__Dataset entries__
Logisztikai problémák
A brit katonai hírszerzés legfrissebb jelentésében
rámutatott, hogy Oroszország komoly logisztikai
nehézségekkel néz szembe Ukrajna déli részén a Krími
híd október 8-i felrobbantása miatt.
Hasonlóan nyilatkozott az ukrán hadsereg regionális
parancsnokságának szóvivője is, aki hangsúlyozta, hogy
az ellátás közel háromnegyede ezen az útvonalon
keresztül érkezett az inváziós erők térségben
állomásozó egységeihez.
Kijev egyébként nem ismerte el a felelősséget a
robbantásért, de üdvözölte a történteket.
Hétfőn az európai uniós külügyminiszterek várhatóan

==

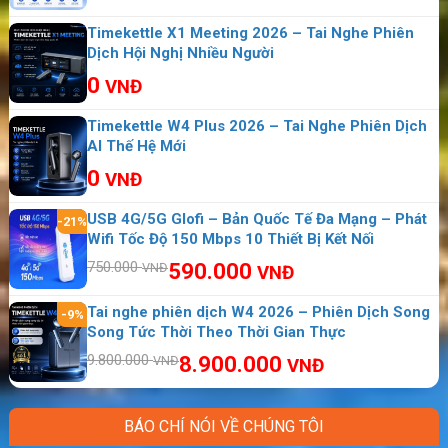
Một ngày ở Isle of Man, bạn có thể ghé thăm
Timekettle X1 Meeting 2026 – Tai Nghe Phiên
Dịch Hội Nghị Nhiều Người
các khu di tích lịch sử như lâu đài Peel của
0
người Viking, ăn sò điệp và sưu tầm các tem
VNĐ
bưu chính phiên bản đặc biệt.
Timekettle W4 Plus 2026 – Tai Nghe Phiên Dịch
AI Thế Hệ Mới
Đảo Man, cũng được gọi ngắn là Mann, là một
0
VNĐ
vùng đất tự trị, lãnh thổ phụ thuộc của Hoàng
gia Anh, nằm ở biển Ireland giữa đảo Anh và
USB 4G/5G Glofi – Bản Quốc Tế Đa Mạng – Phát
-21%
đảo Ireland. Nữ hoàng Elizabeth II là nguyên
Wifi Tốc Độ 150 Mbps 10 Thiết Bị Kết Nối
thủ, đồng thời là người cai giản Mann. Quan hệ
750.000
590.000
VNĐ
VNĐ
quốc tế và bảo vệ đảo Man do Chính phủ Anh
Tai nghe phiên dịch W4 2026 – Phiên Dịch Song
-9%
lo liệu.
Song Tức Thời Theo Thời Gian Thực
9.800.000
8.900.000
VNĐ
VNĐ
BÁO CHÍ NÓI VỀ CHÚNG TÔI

...

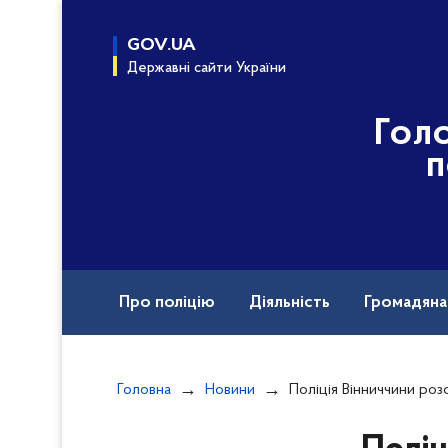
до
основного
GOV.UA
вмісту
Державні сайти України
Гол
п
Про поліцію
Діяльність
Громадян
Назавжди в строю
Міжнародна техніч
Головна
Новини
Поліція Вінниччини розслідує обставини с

__Exercise description__
Among the lines above, return those that contain the string "Song".

__The answer__
Tai nghe phiên dịch W4 2026 – Phiên Dịch Song
Song Tức Thời Theo Thời Gian Thực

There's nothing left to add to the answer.